What Are the Noisiest Occupations?
While hearing loss can be attributed to factors such as genetic conditions, infections, or buildup of earwax, one form of hearing loss, known as sensorineural hearing loss, is caused by damage or deterioration of hairs cells inside the ear that detect sound. This type of hearing loss can result from exposure to loud noises.
For some, sensorineural hearing loss is caused by simply being a fan of loud music. For others, noise is part of their job description. Each year, twenty-two million of the US’s 160 million person workforce work with potentially damaging sounds.
Before we unveil some of those occupations, we need to know what noises are considered “damaging”. Generally, long or repeated exposure greater than 85 decibels can cause hearing loss. To put this number into perspective, a normal conversation is 60-65 decibels, heavy city traffic is 85 decibels, and a thunderclap is 120 decibels.
But 85 dB is the lower limit. The more intense the sound, the faster it can damage your ears. The Occupational Safety and Health Administration have put limits on occupational noise intensities, shown below.
|Duration per day, hours||Sound level dBA slow response|
|.25 or less||115|
Now, with this information, it is time to unveil some of the loudest occupations, based on equipment used and the period of exposure. They are as follows:
The common tools in carpentry have sound levels ranging from 90-115 dB, far above the intensity that can cause hearing damage.
Large, noisy machinery is common in manufacturing, thus hearing damage is prevalent. Occupational hearing loss is the most common illness in manufacturing and more than 82% occupational hearing loss cases originate in manufacturing.
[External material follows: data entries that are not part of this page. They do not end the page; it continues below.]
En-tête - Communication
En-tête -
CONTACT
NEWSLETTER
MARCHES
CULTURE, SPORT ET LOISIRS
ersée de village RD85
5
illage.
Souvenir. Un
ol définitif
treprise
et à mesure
Similar to manufacturing, agriculture works with loud machinery. In addition, they also encounter loud animals, as pig squeals can reach up to 105 dB. Who knew?
Airline Ground Maintenance
Though a flight attendant or security guard need not worry about severe hearing loss, the ground personnel should. The sound of jet plane at takeoff is 140 dB, which is highly damaging to the ears of airline ground maintenance.
Similar to aviation, people in the military often come in close contact with airplanes and jets, in addition to loud guns and other firearms.
If your occupation falls into one of these categories, don’t worry; there are ways to slow down hearing loss. Just be aware of sound levels—generally, if you need to shout to be heard, it is too loud—, wear earplugs, earmuffs, or other protection while participating in loud activities, and see a medical professional if difficulty hearing is affecting your lifestyle.